In the current study, we utilized an ELP carrier modified with a single cysteine residue for cargo (or fluorophore) attachment. Also, similar ELPs fused to the CPPs SynB133 or Tat34 were produced. The ability of these CPPs to mediate uptake into human corneal epithelial (HCE) cells was assessed in cell culture. Using a rabbit model, we tested the total corneal uptake, corneal penetration, and corneal residence time after topical administration of each agent. These data indicate that ELP does penetrate the corneal barrier and can deliver a cargo fluorophore into the corneal stroma. The addition of CPPs to ELP, while effective in vitro, did not significantly enhance the total corneal levels or corneal penetration. Overall, these data suggest that ELP is a promising drug delivery platform for corneal drug delivery by topical administration, and that addition of CPPs may not be neccessary or beneficial.
ELP and CPP-ELP expression vectors were generated as previously described.35 Proteins were expressed recombinantly in Escherichia coli and purified using inverse transition cycling as in George et al.14 and Bidwell and Raucher.35
ELP and CPP-ELPs were labeled on a unique cysteine residue with Alexa Fluor 633 C5-maleimide or tetramethyrhodamine-5-maleimide (Life Technologies) as described previously.35 Immunoglobulin G (IgG; Sigma) was reconstituted in 0.1M sodium bicarbonate buffer (pH 8.3) at a final concentration of 92.5μM, and 5/6-carboxy-tetramethylrhodamine succinimidyl ester (Life Technologies) was added to a 10-fold molar excess and incubated at 4°C overnight. Excess unreacted label was removed using an Amicon spin filter with a 3,000Da molecular weight cutoff. Labeling efficiency was determined spectrophotometrically as described in Bidwell and Raucher.35
Immortalized HCE cells were cultured in the KGM®-2 SingleQuots media from Lonza. The cells were maintained at 37°C in a humidified incubator at 5% CO2.

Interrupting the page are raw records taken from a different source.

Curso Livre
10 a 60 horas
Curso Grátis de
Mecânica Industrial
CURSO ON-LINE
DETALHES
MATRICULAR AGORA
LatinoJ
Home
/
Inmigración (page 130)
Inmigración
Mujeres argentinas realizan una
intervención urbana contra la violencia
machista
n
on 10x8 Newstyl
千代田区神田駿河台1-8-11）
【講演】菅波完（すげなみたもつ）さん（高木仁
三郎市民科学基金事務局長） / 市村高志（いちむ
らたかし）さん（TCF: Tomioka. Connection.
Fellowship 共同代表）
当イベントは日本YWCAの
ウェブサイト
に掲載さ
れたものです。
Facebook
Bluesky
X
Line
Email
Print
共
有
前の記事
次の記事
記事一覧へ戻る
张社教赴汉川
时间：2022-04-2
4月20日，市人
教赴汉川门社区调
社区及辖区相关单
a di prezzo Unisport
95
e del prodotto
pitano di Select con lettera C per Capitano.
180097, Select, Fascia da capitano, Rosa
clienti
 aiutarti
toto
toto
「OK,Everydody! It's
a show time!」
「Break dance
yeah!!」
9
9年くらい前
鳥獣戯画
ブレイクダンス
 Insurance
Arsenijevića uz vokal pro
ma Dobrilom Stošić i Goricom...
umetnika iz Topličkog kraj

HCE cells were seeded at a density of 3×105 cells/well in 6-well tissue culture plates and incubated at 37°C in humidified incubator with 5% CO2 overnight. The cells were washed and treated with fluorescein-labeled proteins (ELP, SynB1-ELP, and Tat-ELP) at final concentration of 10μM and incubated at 37°C in a humidified incubator with 5% CO2 overnight. At the end of the incubation, the cells were washed with DPBS twice and 500μL of nonenzymatic cell dissociation buffer (Mediatech, Inc.) was added in each well followed by addition of 1mL of Dulbecco's phosphate buffered saline (DPBS). The cell suspension was removed to fresh polystyrene tubes and centrifuged at 400 g. The cell pellets were resuspended in 400μL of DPBS and analyzed by flow cytometry (BD Gallios analyzer). The mean fluorescence intensity of 10,000 cells per sample was measured. The fluorescence intensity was corrected for differences in labeling efficiency among the individual proteins, and the data represent the mean ± standard error of the means (SEM) of 5 independent experiments, each performed in duplicate.
HCE cells were seeded at 10,000 cells/well in 96-well plates and incubated at 37°C in humidified incubator with 5% CO2 overnight.
The cells were treated with proteins (ELP, SynB1-ELP, and Tat-ELP) in 100μL volume in complete media at final concentrations of 5, 10, 20, and 40μM and incubated for an additional 72h. Viable cells were detected using the MTS cell proliferation assay (Promega). Data represent the mean±SEM of 5 independent experiments, each performed in quadruplicate.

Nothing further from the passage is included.